Ruth doesn’t see the launch of this new project as a contradiction, instead as an embodiment of the Good News – “everyone can be involved!” The Church often finds it easier to discuss prostitutes as victims while ignoring those who sin against them. But as Ruth says, “We are all a hideous cocktail of victim and perpetrator.” For her, the gospel message of redemption is the centre of Azalea’s work, both with prostitutes and clients.
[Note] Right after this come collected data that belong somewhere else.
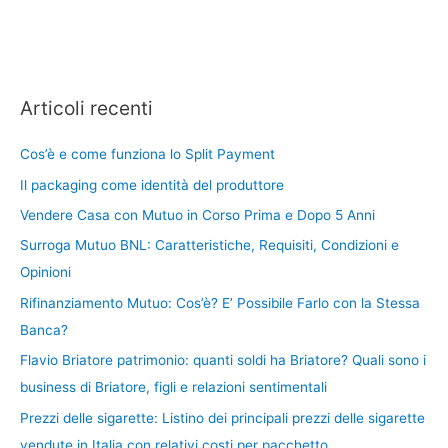
Articoli recenti
Cos’è e come funziona lo Split Payment
Il packaging come identità del produttore
Vendere Casa con Mutuo in Corso Prima e Dopo 5 Anni
Surroga Mutuo BNL: Caratteristiche, Requisiti, Condizioni e
Opinioni
Rifinanziamento Mutuo: Cos’è? E’ Possibile Farlo con la Stessa
Banca?
Flavio Briatore patrimonio: quanti soldi ha Briatore? Quali sono i
business di Briatore, figli e relazioni sentimentali
Prezzi delle sigarette: Listino dei principali prezzi delle sigarette
vendute in Italia con relativi costi per pacchetto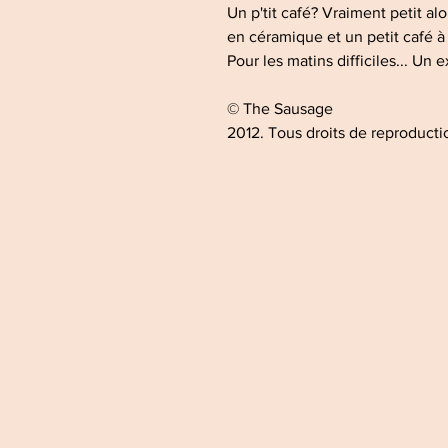
Un p'tit café? Vraiment petit al
en céramique et un petit café à l
Pour les matins difficiles... Un 
© The Sausage
2012. Tous droits de reproductio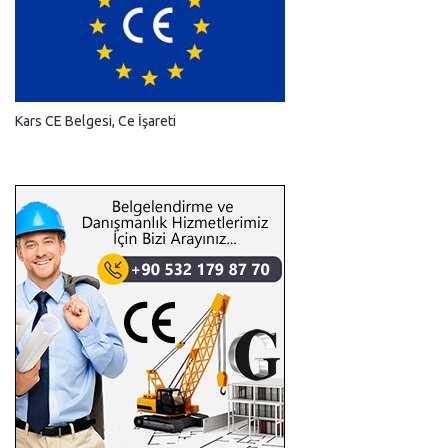
Kars CE Belgesi, Ce İşareti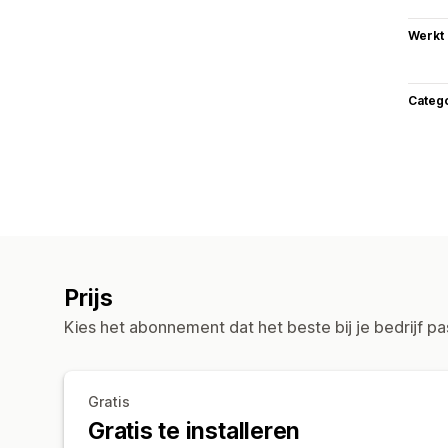
Werkt
Categ
Prijs
Kies het abonnement dat het beste bij je bedrijf pa
Gratis
Gratis te installeren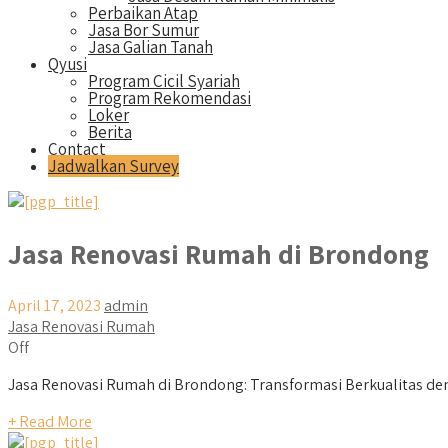
Perbaikan Atap
Jasa Bor Sumur
Jasa Galian Tanah
Qyusi
Program Cicil Syariah
Program Rekomendasi
Loker
Berita
Contact
Jadwalkan Survey
Jasa Renovasi Rumah di Brondong
April 17, 2023
admin
Jasa Renovasi Rumah
Off
Jasa Renovasi Rumah di Brondong: Transformasi Berkualitas den
+ Read More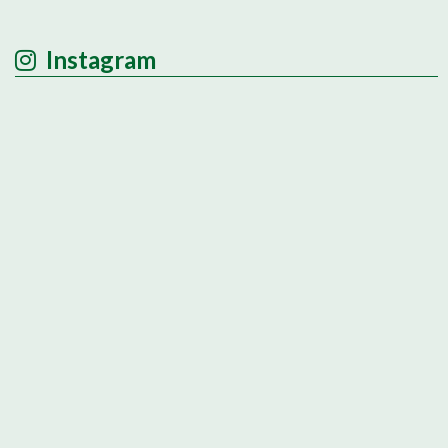
Instagram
Helping churches help others
Because Azalea is a specialist project, they train their staff to a high standard, but the temptation for other churches can be to just give it a go. But for Christian PhD student Bethan Taylor, who writes about the support services available for prostitutes, enthusiasm (however gospel-centred) is not enough: “It’s simply wrong to say that having a heart qualifies us to work with sex workers.”
Something has gone wrong if you’re prepared to sell yourself for seven quid
Instead, Bethan holds up Street Pastors, with its in-depth training, as an example of how a Christian project can exemplify best practice across a sector. Her advice to churches seeking to reach out to prostitutes is to first see what local organisations are already doing in the field.
“We are great at being rescuers,” Bethan says. “The temptation is for churches to start their own glamorous project that makes them feel good as they rescue sex workers.” Instead of this glamorisation of the role of rescuer, Bethan challenges the Church to “try and affect policy when it’s hidden and unseen”.
Sharing the gospel when working with prostitutes can be difficult. Ruth says, “The women are violated constantly in their own space and then a bunch of Christians come and violate them as well and tell them what they think is best for them rather than listening to God’s agenda.” In light of this abuse of relationship, Bethan’s advice to churches who engage with prostitutes is to “love them in a way that they are comfortable to be loved. And, to share the gospel in a way that they are comfortable”.
Ruth agrees. “Change isn’t our department,” she says. “We all know that Jesus can do abundantly more than we ask or imagine, but we just need to open the door.”